I was picking and choosing the people I would be honest with and whom I would speak to.
This art of lying seems to come easy to me as I have been living a lie for so long. Last night
I came clean on my personal facebook page about how I feel about living with HIV, I turned the tables of me; I said what I see as my story.
I cannot partially engage in the Stigma (by being silent) then act as if I am a help to the community.
So it’s out there. Some are ok and some not. This does not change how I see myself. I am a strong woman who has overcome so much.
I am a battle to reckon with. I, as of now, speak my truth, my story, no partial story or covering up what one might have heard.
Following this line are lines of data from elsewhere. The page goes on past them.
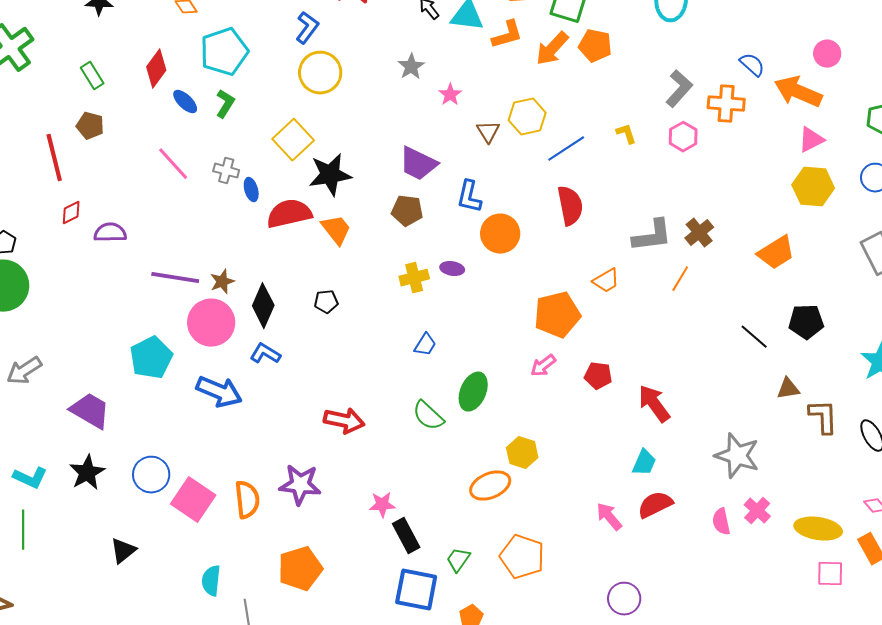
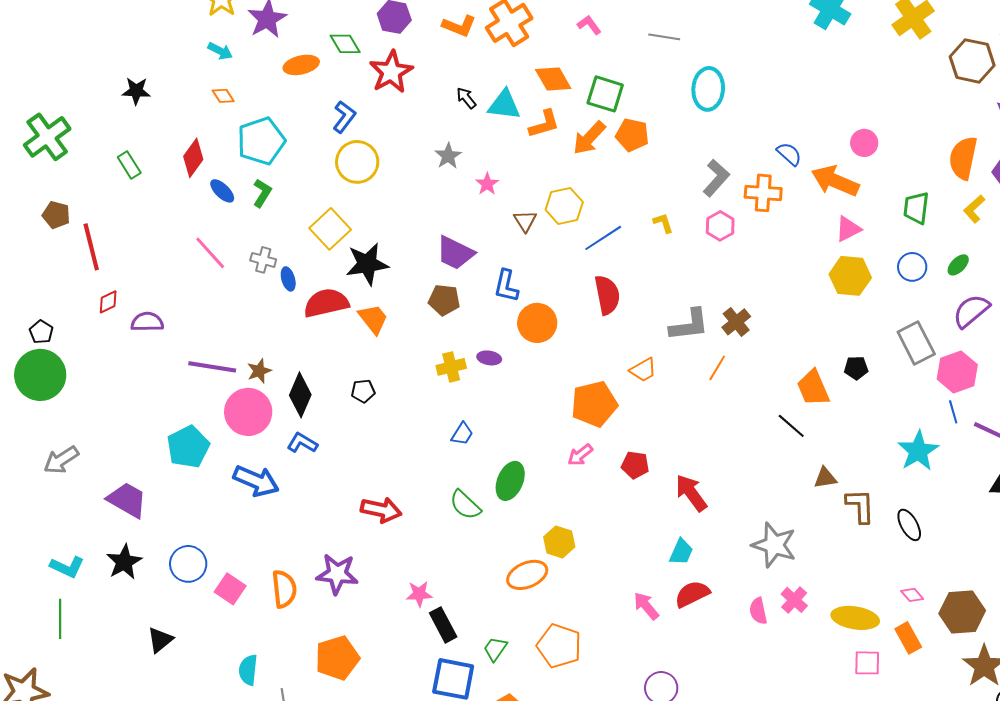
brown pentagon: (90, 126) -> (56, 215), moved
orange trapezoid: (776, 253) -> (813, 388), moved, turned 99
black pentagon: (806, 322) -> (856, 368), moved, size x0.7
pink square: (193, 500) -> (230, 589), size x0.7

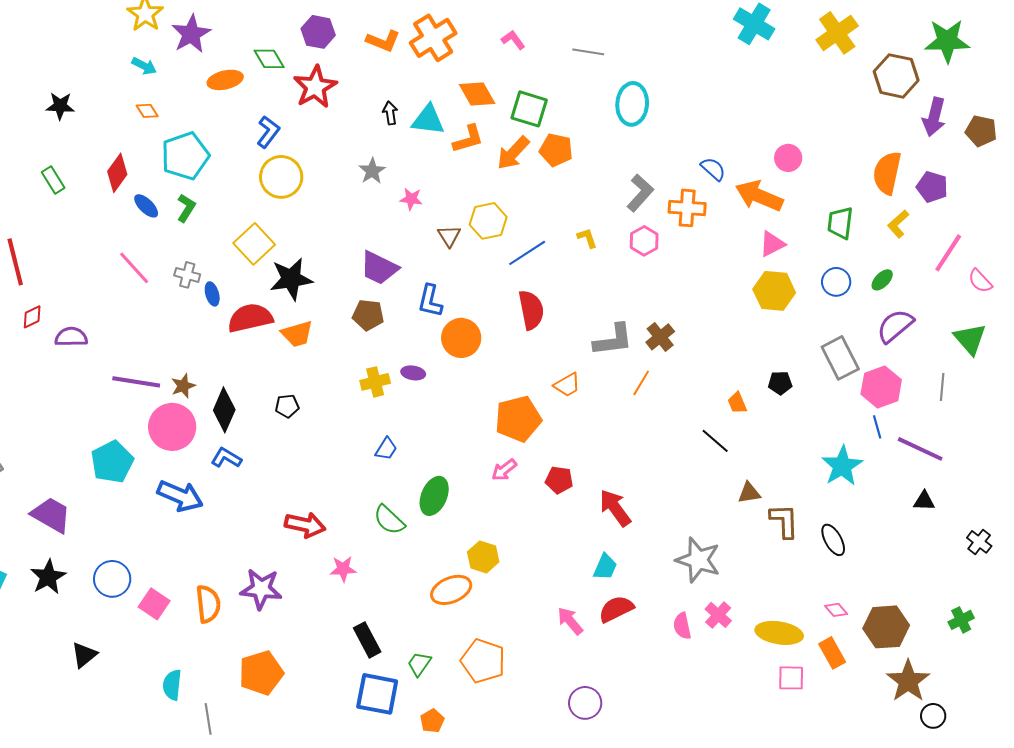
black arrow: (466, 98) -> (390, 113), turned 30
pink star: (487, 184) -> (411, 199), turned -30
orange trapezoid: (373, 319) -> (297, 334), turned 112
orange trapezoid: (813, 388) -> (737, 403), size x0.6
pink star: (419, 594) -> (343, 569), moved

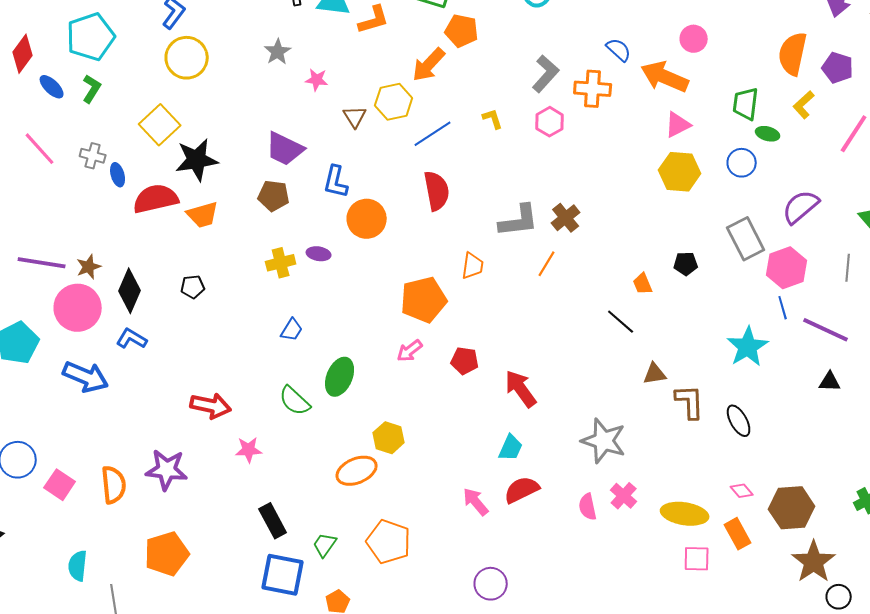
orange arrow: (513, 153) -> (429, 65), moved
green ellipse: (882, 280) -> (768, 134), moved, turned 60
orange trapezoid: (567, 385) -> (473, 266), turned -52

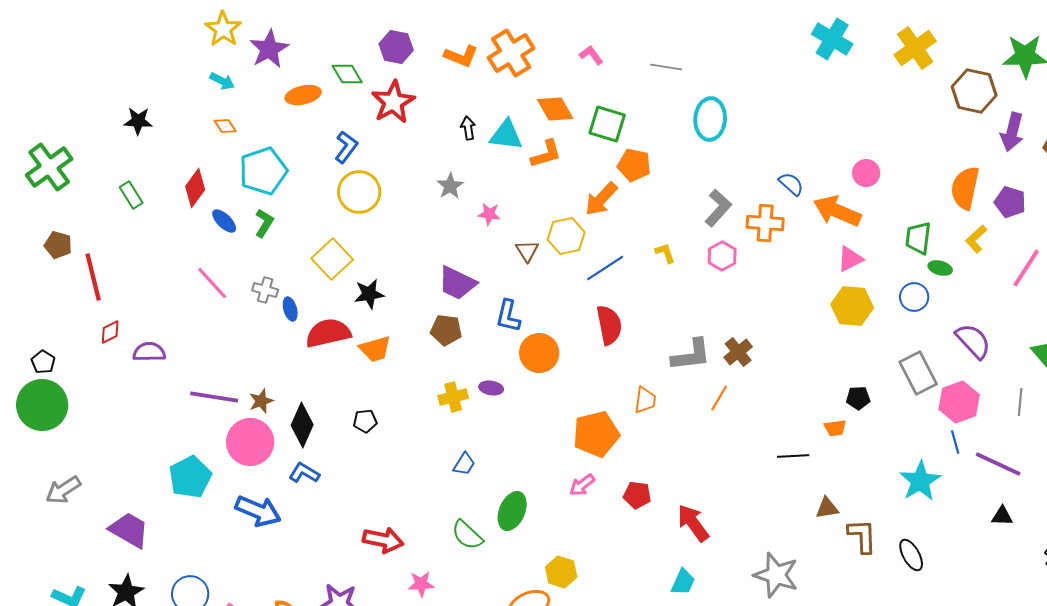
black star: (197, 160) -> (369, 294), size x0.7
purple semicircle: (801, 207) -> (973, 341), turned 87
orange trapezoid: (643, 284) -> (835, 428), moved, turned -75
black line: (621, 322) -> (793, 456), turned -44

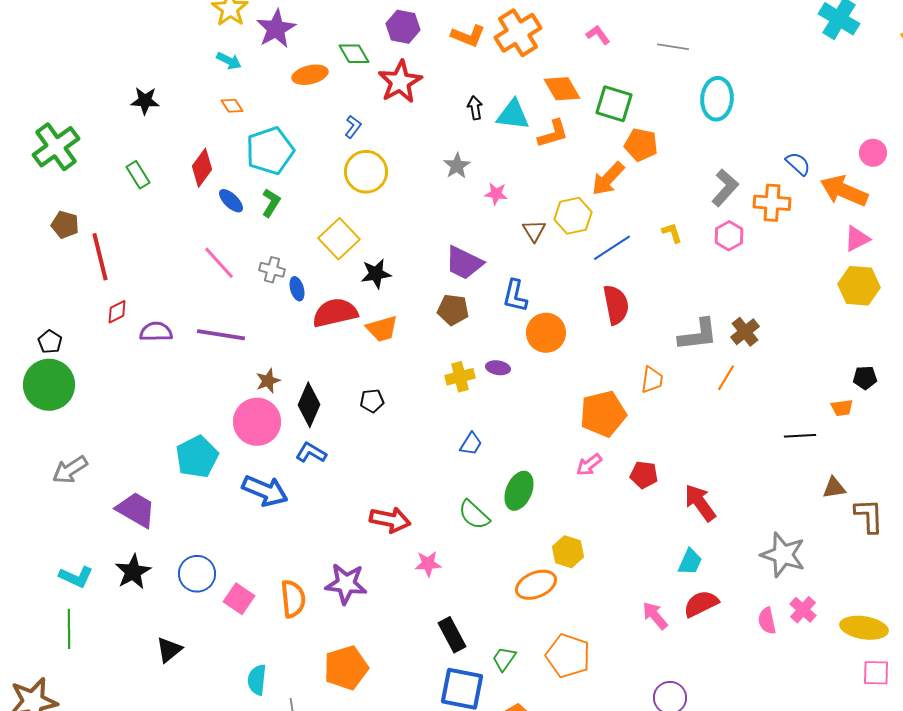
blue L-shape: (346, 147) -> (353, 127), size x0.7
purple line: (214, 397) -> (221, 335), moved

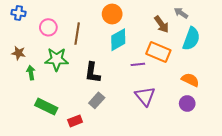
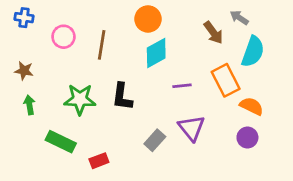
orange rectangle: (158, 52) -> (226, 80), moved, turned 40
green star: (57, 59) -> (80, 99), moved
green arrow: (31, 73) -> (29, 105), moved
gray rectangle: (97, 100) -> (155, 140), moved

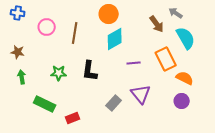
cyan semicircle: (253, 52) -> (186, 38), turned -50
green star: (80, 99) -> (59, 73), size x0.7

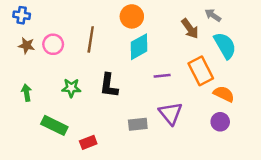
pink circle: (47, 27) -> (53, 44), moved
brown star: (18, 52) -> (26, 45), moved
gray rectangle: (114, 103) -> (138, 124), turned 42

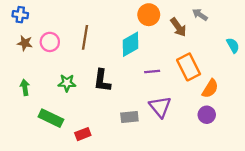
orange circle: (132, 16) -> (149, 15), moved
cyan semicircle: (225, 45) -> (233, 45), moved, size x0.6
orange semicircle: (224, 94) -> (210, 89), turned 96

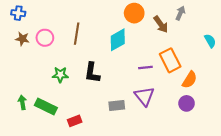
gray arrow: (200, 15) -> (180, 13), turned 80
purple line: (152, 72) -> (145, 67), moved
green arrow: (25, 87) -> (22, 102), moved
I am available, I study daily to ensure I can give accurate answers or give direction where to find the correct sources for the answers.
I am not afraid of HIV so why would I let others’ opinions of me take this from me. Knowledge is only power when we use it.
Thanks to all the women who have helped me to embrace myself - every part of me.
Today I followed up on my fb with and open invitation to anyone with questions or concerns on HIV. I am not an expert. I know my travels and I know I can help others. Fear will not be in the way. I stand strong and united with the thousands of women who too are fighting this crazy world full of "Stigma, hate, and Ignorance" I am proud to be a part of such a force.